Court records detail Weeks’ increasing fear for herself and her two children’s safety over the course of a roughly five-year relationship that ended last November.
Police officers serving Gibbs with the order of protection found that he had failed to register as a violent offender from a 2010 attempted murder conviction, according to court records. Officers arrested Gibbs on Nov. 28 and Judge William Fahy ordered him released on probation the same day, records show. Prosecutors ultimately dropped the case on Dec. 2.
In an affidavit dated Nov. 27, Weeks said she and Gibbs had been dating since March 2019. Three days after the couple broke up, Weeks said Gibbs “pulled out a gun and made (her) sit on the couch.”
He strangled her with one hand, causing a chain around her neck to break, threatened to “shoot (her) and watch (her) bleed out” and put a gun to her head while speaking to her, according to the affidavit.
“He said that he did not want to have to kill me in the same place my daughter has to live,” Weeks wrote in the affidavit.
When Weeks did not answer a question in the way that Gibbs wanted, she wrote that “he fired his gun, causing a bullet to hit the couch to the left of where (she) was sitting” and jabbed her in the face hard enough to break her glasses.
Gibbs then forced Weeks to drive him to a West Side convenience store and threatened to “kill everyone in the store … if (she) said anything to anyone,” according to the affidavit.
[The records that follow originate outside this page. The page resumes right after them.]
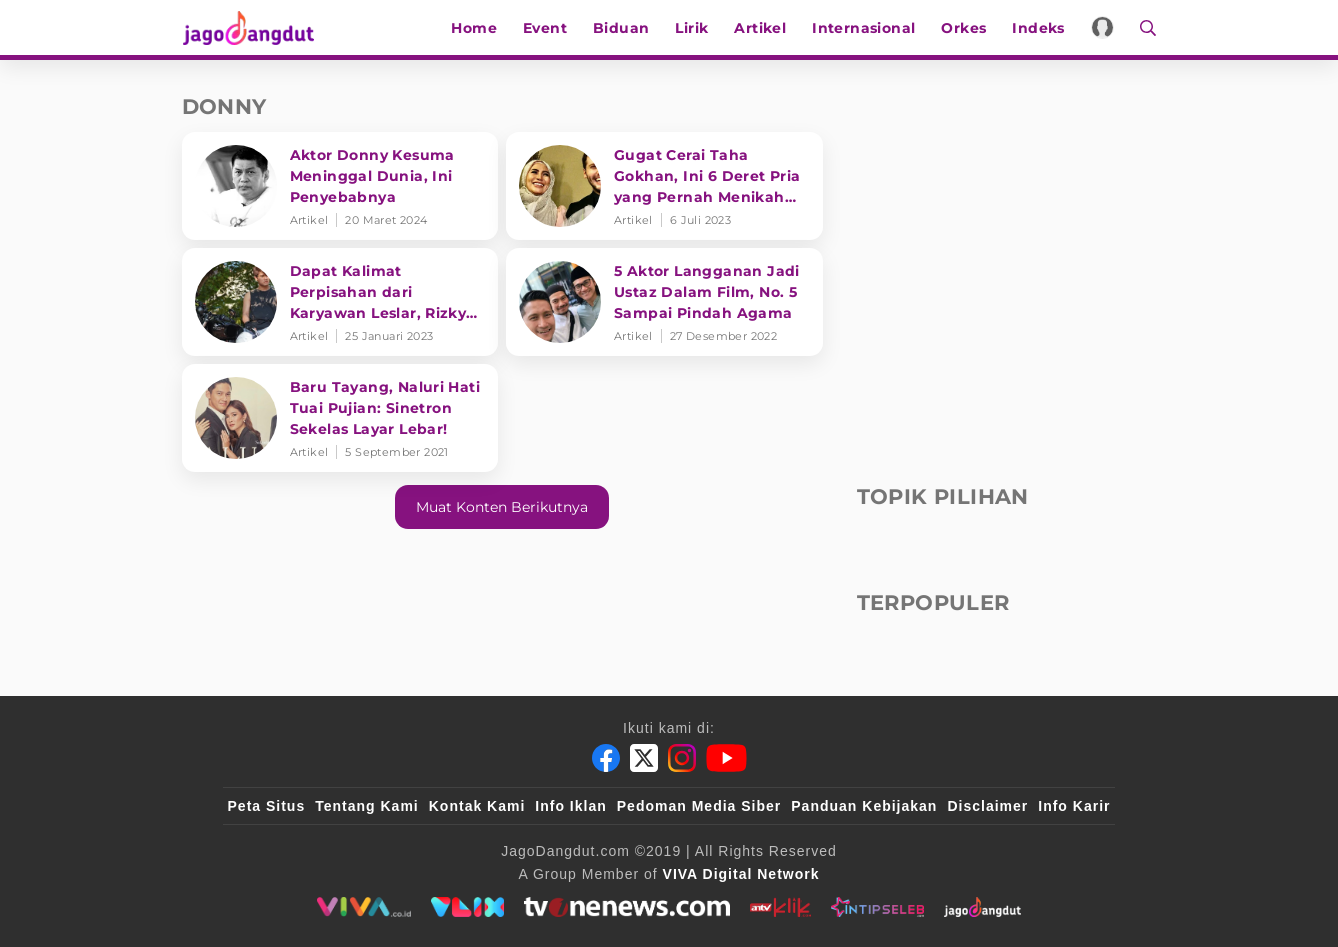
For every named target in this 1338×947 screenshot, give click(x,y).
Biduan (622, 28)
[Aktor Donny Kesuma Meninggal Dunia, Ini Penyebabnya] (340, 186)
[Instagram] (682, 758)
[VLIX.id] (468, 907)
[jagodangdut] (982, 907)
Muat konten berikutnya (502, 507)
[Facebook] (606, 758)
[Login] (1103, 27)
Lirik (692, 28)
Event (546, 28)
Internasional (864, 28)
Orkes (964, 28)
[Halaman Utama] (254, 27)
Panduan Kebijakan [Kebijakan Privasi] (864, 806)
Gibbs then made Weeks drive him home, made her sit on his couch and kept his gun within reach, she wrote.
Weeks wrote that Gibbs had physically abused her about six times over the course of their five-year relationship, including “holding (her) down on his bed to prevent (her) from leaving and strangling (her).”
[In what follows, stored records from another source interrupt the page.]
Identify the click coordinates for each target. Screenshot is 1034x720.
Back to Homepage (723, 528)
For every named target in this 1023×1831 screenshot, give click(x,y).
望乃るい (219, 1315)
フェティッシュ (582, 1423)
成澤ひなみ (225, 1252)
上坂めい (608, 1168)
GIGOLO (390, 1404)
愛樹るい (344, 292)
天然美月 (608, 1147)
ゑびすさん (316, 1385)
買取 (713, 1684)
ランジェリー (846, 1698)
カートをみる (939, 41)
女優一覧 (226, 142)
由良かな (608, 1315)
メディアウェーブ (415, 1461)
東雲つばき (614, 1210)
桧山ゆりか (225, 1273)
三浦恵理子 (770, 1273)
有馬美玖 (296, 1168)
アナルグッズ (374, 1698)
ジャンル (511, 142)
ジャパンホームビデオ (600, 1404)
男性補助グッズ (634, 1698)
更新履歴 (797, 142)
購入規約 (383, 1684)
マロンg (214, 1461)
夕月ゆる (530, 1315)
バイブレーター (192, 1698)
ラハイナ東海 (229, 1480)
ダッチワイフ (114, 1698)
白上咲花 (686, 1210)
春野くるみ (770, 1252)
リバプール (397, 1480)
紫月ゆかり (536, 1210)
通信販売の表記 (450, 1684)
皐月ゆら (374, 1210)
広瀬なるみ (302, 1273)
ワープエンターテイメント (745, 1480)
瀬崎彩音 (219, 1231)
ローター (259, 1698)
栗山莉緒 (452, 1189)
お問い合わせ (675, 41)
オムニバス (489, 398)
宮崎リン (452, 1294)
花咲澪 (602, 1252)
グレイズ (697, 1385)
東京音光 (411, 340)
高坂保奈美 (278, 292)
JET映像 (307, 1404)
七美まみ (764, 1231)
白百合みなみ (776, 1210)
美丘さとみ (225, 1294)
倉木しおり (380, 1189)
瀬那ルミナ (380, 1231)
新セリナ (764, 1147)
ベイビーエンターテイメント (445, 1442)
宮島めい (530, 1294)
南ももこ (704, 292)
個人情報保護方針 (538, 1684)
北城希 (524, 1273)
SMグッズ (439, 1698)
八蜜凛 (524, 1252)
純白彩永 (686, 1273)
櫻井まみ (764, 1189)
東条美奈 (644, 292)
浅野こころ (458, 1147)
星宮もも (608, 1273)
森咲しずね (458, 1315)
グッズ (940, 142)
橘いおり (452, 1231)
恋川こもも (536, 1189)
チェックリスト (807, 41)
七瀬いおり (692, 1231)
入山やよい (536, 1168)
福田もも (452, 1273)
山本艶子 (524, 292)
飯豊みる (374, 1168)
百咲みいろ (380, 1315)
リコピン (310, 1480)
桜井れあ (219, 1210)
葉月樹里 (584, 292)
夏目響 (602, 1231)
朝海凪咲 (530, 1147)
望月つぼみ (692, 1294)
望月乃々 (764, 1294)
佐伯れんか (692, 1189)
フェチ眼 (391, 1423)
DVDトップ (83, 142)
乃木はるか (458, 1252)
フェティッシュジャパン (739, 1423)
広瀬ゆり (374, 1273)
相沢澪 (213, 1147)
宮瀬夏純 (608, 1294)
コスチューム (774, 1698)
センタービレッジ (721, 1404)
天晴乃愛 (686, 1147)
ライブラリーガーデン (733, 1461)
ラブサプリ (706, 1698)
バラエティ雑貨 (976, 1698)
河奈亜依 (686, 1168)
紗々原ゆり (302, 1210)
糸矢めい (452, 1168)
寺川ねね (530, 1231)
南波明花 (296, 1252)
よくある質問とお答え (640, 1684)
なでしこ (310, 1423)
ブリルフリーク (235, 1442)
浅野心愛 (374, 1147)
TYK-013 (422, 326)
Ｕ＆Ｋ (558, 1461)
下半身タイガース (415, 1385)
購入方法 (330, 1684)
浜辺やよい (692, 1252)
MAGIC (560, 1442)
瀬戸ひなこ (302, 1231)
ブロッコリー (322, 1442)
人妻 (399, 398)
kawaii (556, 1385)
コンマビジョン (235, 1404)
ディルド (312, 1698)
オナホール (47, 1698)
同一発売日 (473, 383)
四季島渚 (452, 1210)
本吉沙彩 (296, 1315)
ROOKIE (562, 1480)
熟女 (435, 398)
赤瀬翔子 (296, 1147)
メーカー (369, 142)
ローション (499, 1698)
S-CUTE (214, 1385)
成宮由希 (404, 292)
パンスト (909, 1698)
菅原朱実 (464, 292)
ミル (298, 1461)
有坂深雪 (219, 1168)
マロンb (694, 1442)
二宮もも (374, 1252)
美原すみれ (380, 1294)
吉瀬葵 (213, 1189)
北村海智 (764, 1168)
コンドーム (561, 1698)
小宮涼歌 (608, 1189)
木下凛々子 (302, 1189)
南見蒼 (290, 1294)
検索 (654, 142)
Days before he threatened to kill her, Weeks wrote, Gibbs had accused her of cheating on him and again attempted to strangle her. He left to get a gun and forced her to stay with him until the following morning at his home.
The next day, he called her about 20 times, she wrote, and threatened to send explicit photos of her to other family members when she ended their relationship.
Weeks was granted an emergency order of protection the same day she filed her petition and Domestic Violence Court Judge Jonathan Clark Green granted a final order, good for two years, on Dec. 18, records show. The order required Gibbs to participate in a domestic violence partner abuse program, an alcohol and drug use evaluation and undergo a mental health evaluation.
Weeks had two children and an orange cat named Sosa, records show. She lived next door to her mother, and had been leaving to go to work when Timothy Gibbs shot her, Katie Gibbs said.
Katie Gibbs said her daughter had been a teacher for about 15 years, working with pre-K through second grade students at three schools over her career.
“She was a great teacher, a great mother, a good wife and daughter,” said Katie Gibbs, 66. “She believed in God. She attended church.”
The protection order mandated that Timothy Gibbs stay away from the school where Weeks taught in Garfield Park and her church, in Grand Crossing.
Officials at the LEARN Charter School Campbell Campus didn’t immediately return a request for comment.
Weeks’ death is at least the fifth domestic-related slaying of 2025, according to police and court records.
Sam Charles contributed to this report.